Um aspecto intrigante da entrevista que José Gil deu à Pública no passado domingo foi a incerteza confessada ao jornalista em relação à publicação da obra. A justificação que ele dá para esta hesitação é da ordem do conteúdo; pareceu-lhe arriscado transpor para um discurso ensaístico a conversa de café, a lamentação portuguesa que, nos dias que correm, aumenta exponencialmente no nosso país. Terá José Gil notado que o tom do seu texto se aproxima muito daquilo que é criticado? Por outras palavras, será o conteúdo da obra mais um tijolo no edifício do típico pessimismo português? Ao confessar as suas dúvidas ao jornalista, José Gil mostra que sabe em que águas se movimenta. O jogo de toca e foge que ele faz ao longo do livro é produto disso mesmo. A feroz crítica da não-incrição irá inscrever-se na sociedade, ou passará por baixo da ponte sem deixar rasto? Esta é a maior questão que o livro levanta. Apenas quando a obra cumprir a sua função de consciência de uma sociedade podemos dizer que serviu para alguma coisa. Se isto não acontecer, será mais um exemplo da não-inscrição do português no mundo que o rodeia. O livro vende, pois vende, mas quem o compra, e que uso as pessoas vão fazer dele? Existem já variadas
leituras, as primeiras críticas negativas também já se ouvem e lêem. Eduardo Cintra Torres, por exemplo, escreveu uma
pequena crónica no Público mostrando como caiu na teia urdida pelo filósofo.

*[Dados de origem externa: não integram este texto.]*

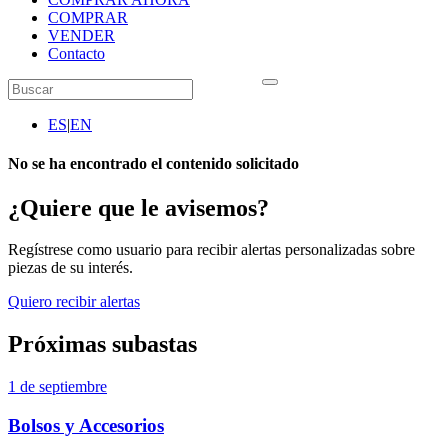
COMPRAR
VENDER
Contacto
ES
|
EN
No se ha encontrado el contenido solicitado
¿Quiere que le avisemos?
Regístrese como usuario para recibir alertas personalizadas sobre
piezas de su interés.
Quiero recibir alertas
Próximas subastas
1 de septiembre
Bolsos y Accesorios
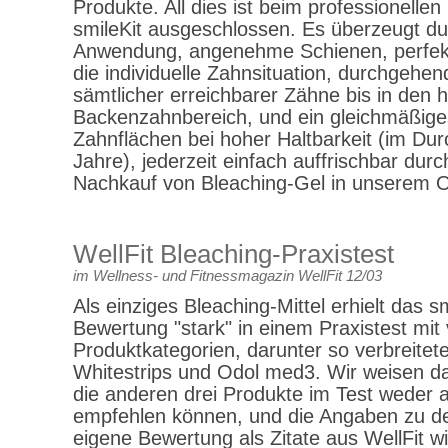
Produkte. All dies ist beim professionell
smileKit ausgeschlossen. Es überzeugt du
Anwendung, angenehme Schienen, perfek
die individuelle Zahnsituation, durchgehen
sämtlicher erreichbarer Zähne bis in den h
Backenzahnbereich, und ein gleichmäßiges
Zahnflächen bei hoher Haltbarkeit (im Dur
Jahre), jederzeit einfach auffrischbar dur
Nachkauf von Bleaching-Gel in unserem O
WellFit Bleaching-Praxistest
im Wellness- und Fitnessmagazin WellFit 12/03
Als einziges Bleaching-Mittel erhielt das sm
Bewertung "stark" in einem Praxistest mit 
Produktkategorien, darunter so verbreitet
Whitestrips und Odol med3. Wir weisen da
die anderen drei Produkte im Test weder 
empfehlen können, und die Angaben zu d
eigene Bewertung als Zitate aus WellFit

Acusa-o de, ao escrever esta obra pessimista na aparência, mover-se no sistema que critica, encarnar o papel do intelectual que, de fora, aponta os erros, e nada faz para os corrigir, prestando-se à inacção. Ora, ECT não percebeu a obra de José Gil. Uma das características do espírito português mais visadas no texto é precisamente o nacional-porreirismo, a afirmação do país dos brandos costumes. Vamos lá todos dizer bem alto que afinal isto nem está assim tão mau, o tipo é um pessimista sem emenda, um intelectual que não se interessa pela resolução dos problemas. Erro crasso, este. A crítica da não-inscrição servirá como uma espécie de descrição de sintomas; a discussão que se seguirá será o verdadeiro contributo para a acção que ECT pretende. E qual é a verdade no livro
Portugal, Hoje-O Medo de Existir?
(Continua)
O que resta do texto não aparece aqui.